The answers to your questions are: no, you don't need another block type, yes, you can use TransformManyBlock twice, and yes, it does make sense. I wrote some code to prove it, which is at the bottom, and some notes on how it works, which are after that.
The code uses a split then merge pipeline as you describe. As for the bit you were struggling with: merging the data for individual files back together can be done by adding processed items to a list as they become available. Then we only pass the list on to the next block if it has the expected final number of items. This can be done with a fairly simple TransformMany block returning zero or one items. This block can't be parallelized because the list isn't threadsafe.
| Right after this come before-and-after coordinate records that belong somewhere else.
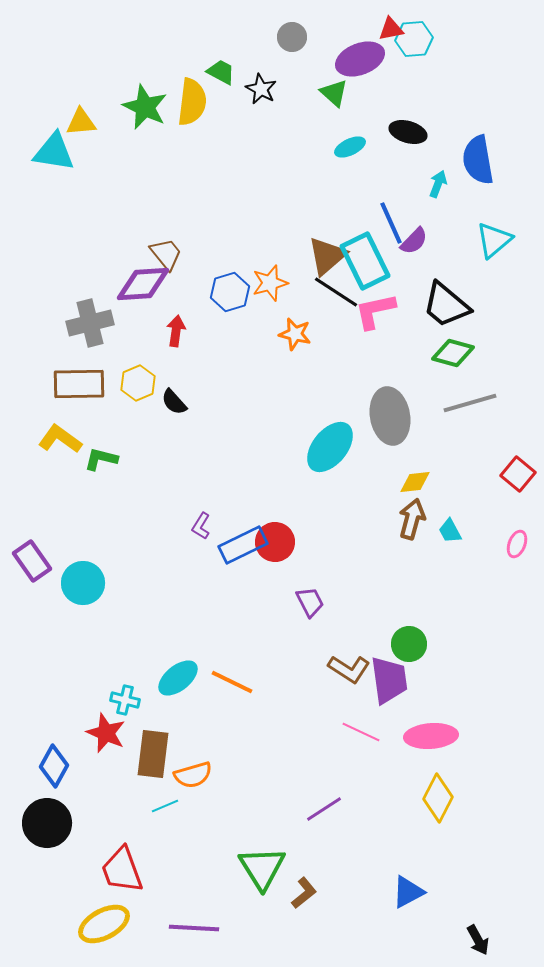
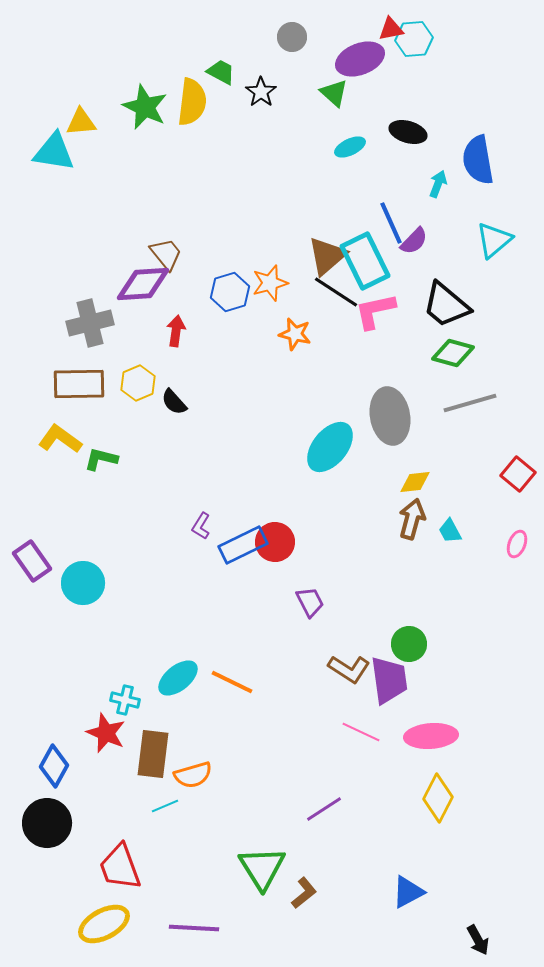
black star at (261, 89): moved 3 px down; rotated 8 degrees clockwise
red trapezoid at (122, 870): moved 2 px left, 3 px up
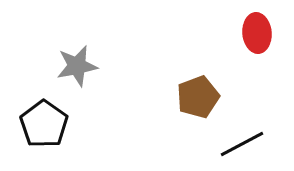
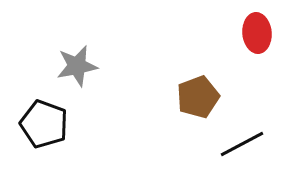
black pentagon: rotated 15 degrees counterclockwise
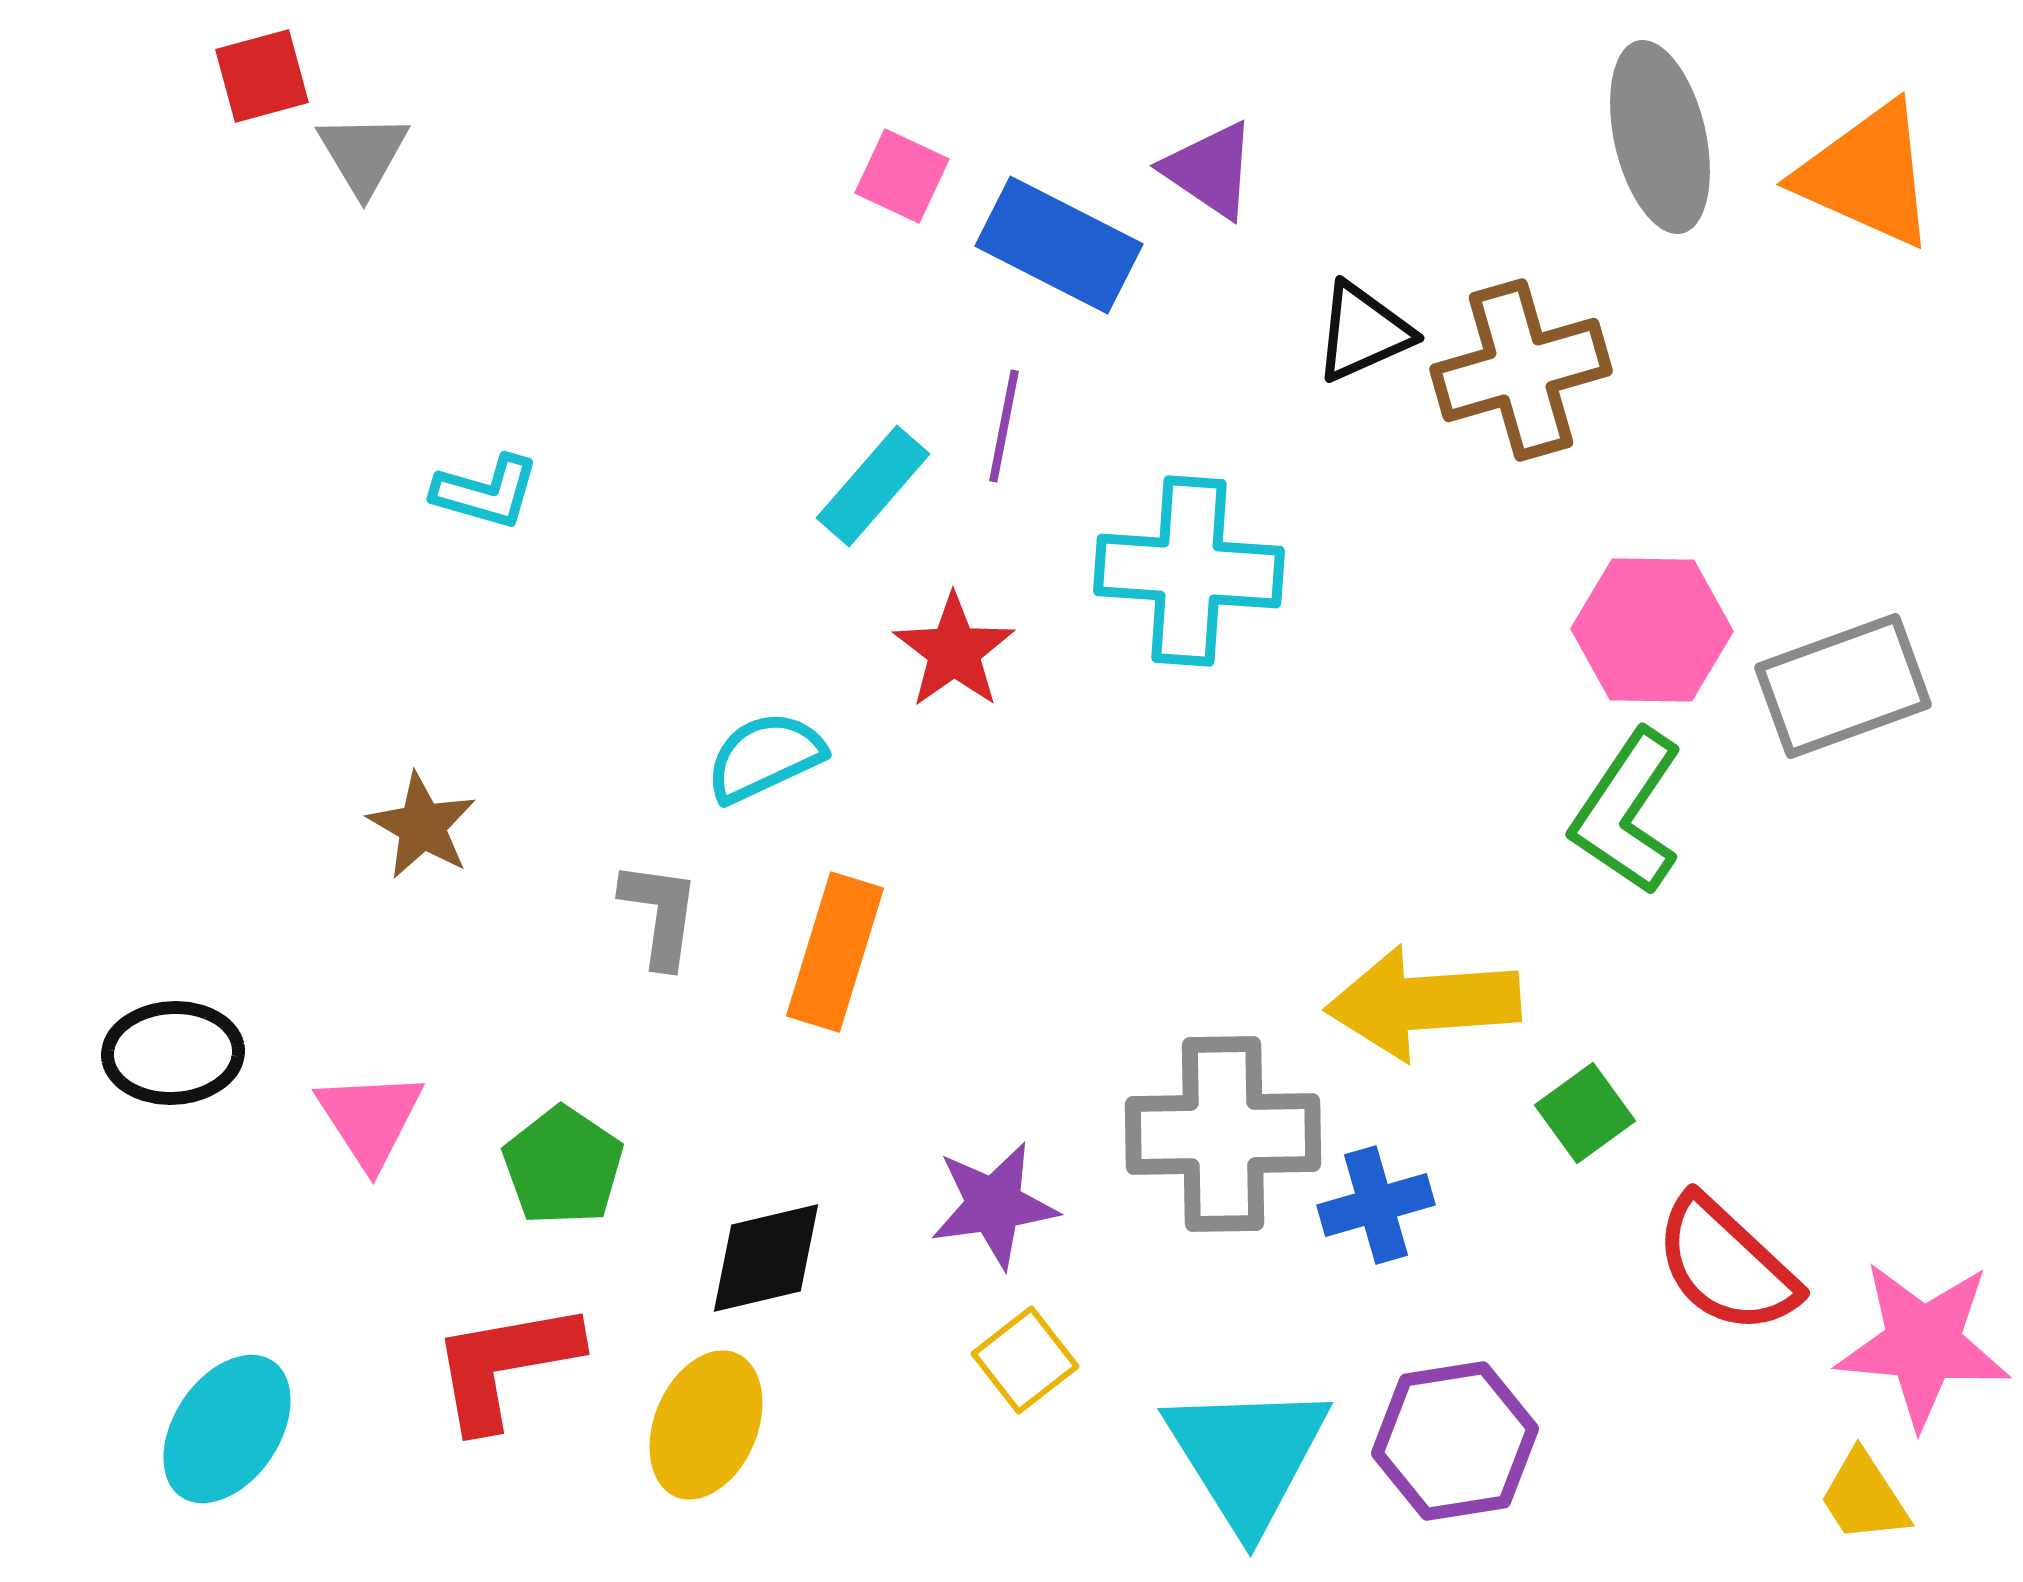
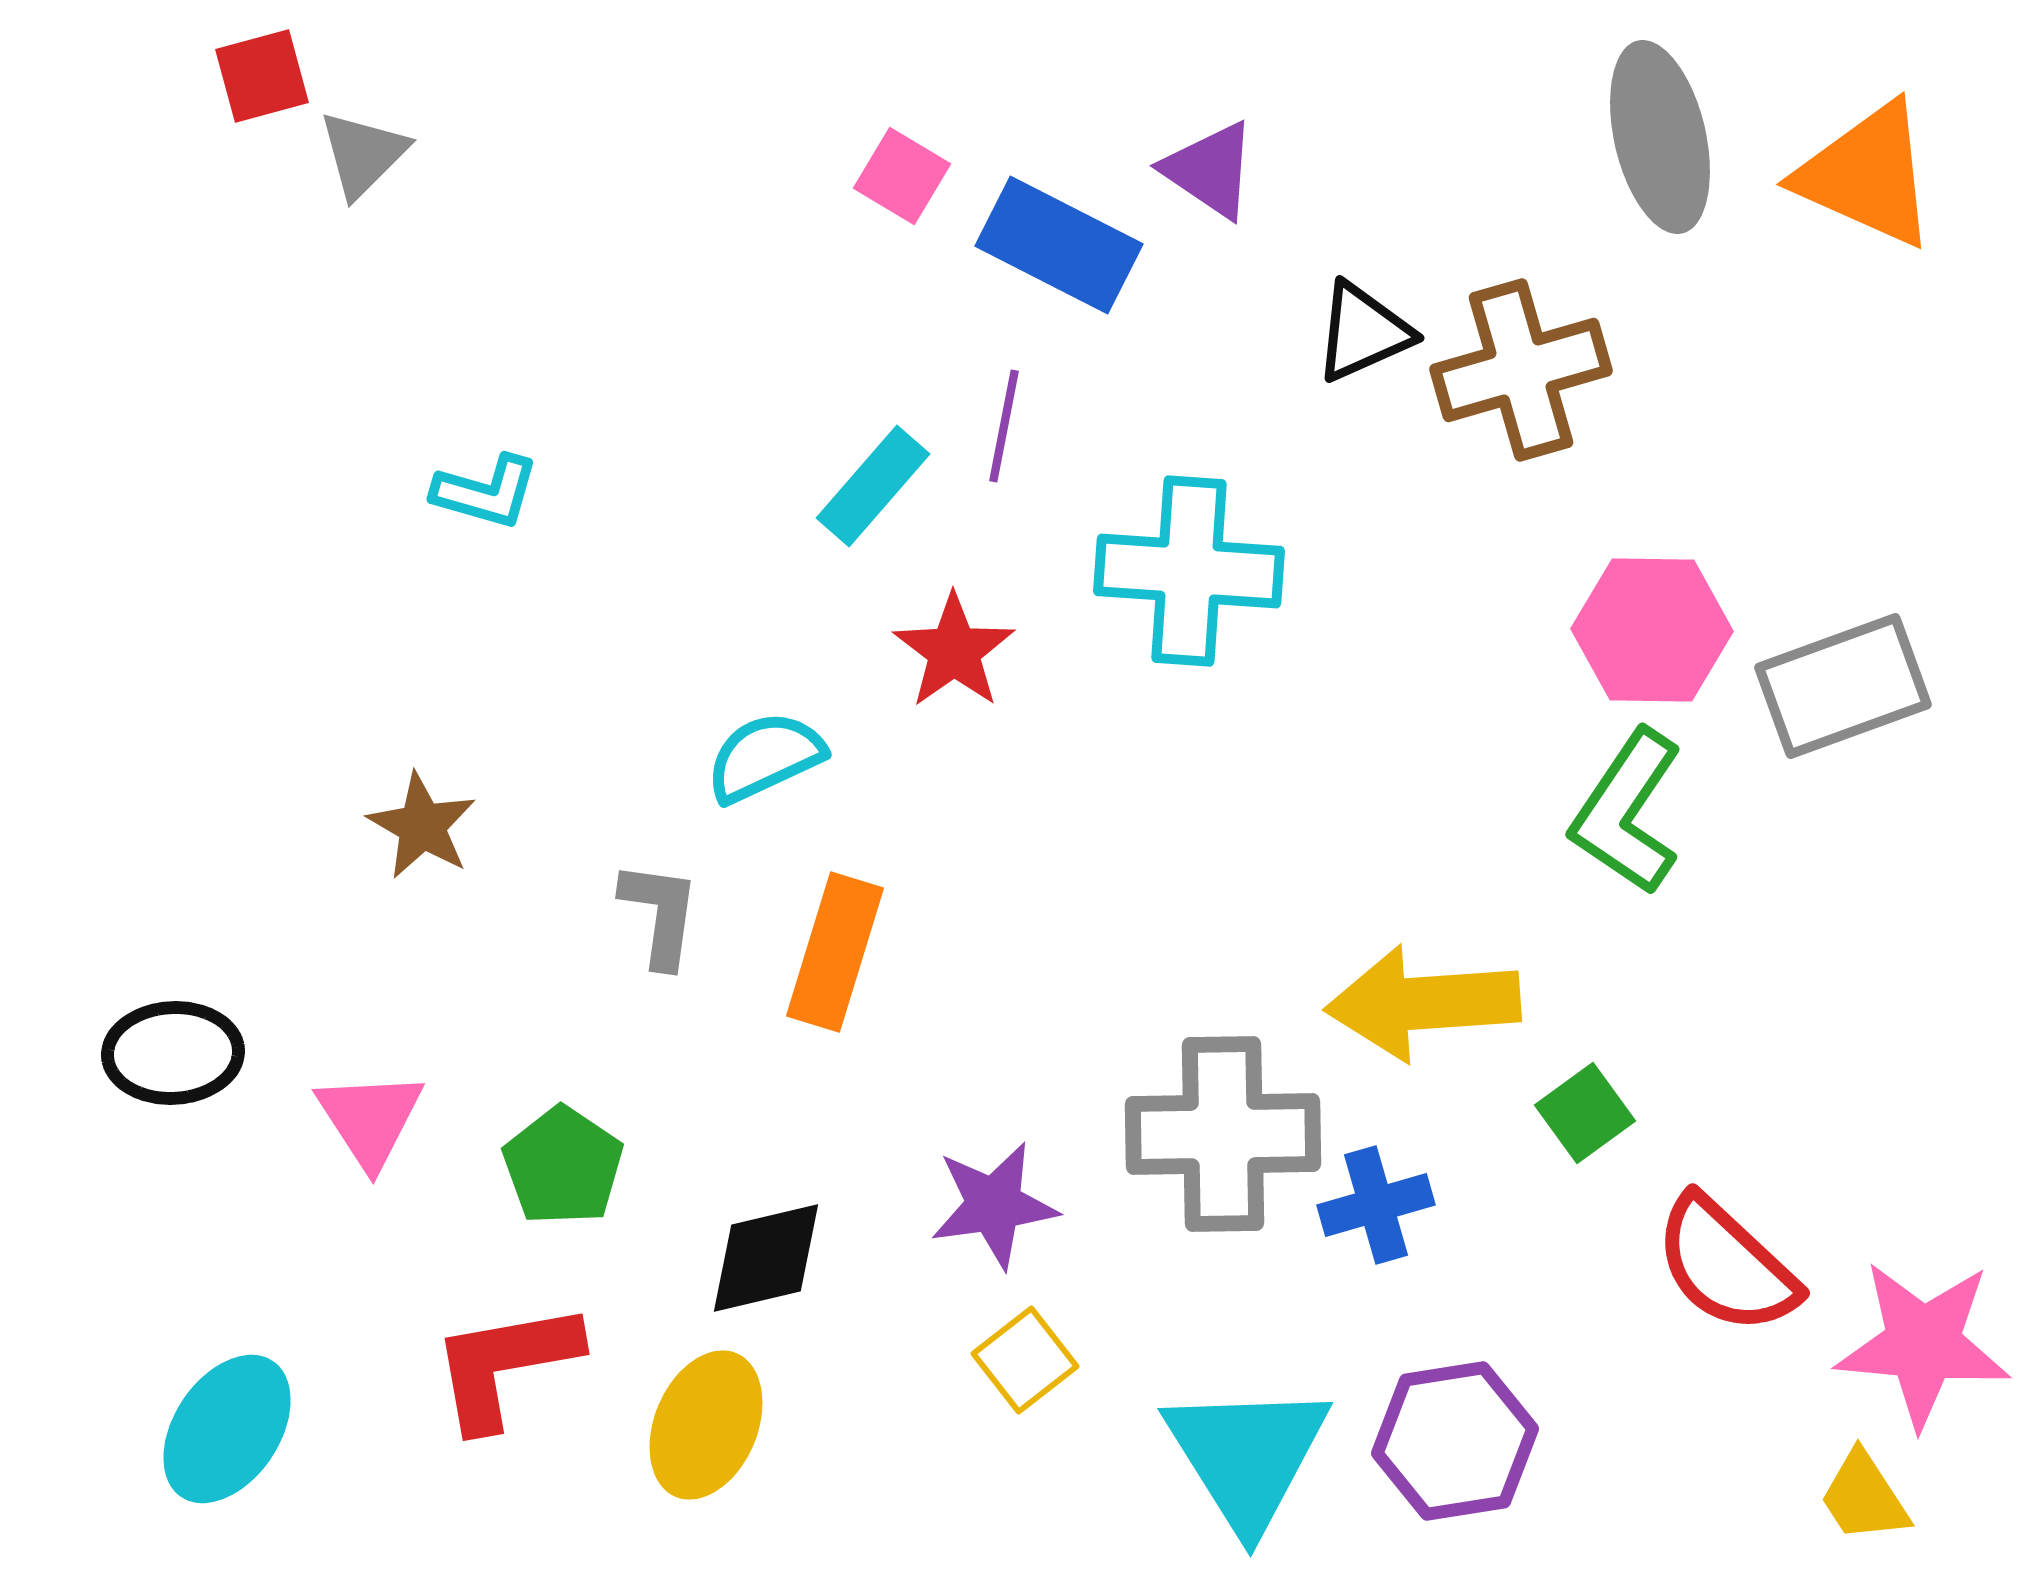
gray triangle: rotated 16 degrees clockwise
pink square: rotated 6 degrees clockwise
Once you've got a pipeline like this you can test the parallelization and ordering by just using the options passed to the blocks. The code below sets parallelization to unbounded for every block it can, and lets the DataFlow code sort it out. On my machine it maxes out all the cores/logical processors and is CPU-bound, which is what we want. Ordering is enabled, but turning that off doesn't make much difference: again, we are CPU-bound.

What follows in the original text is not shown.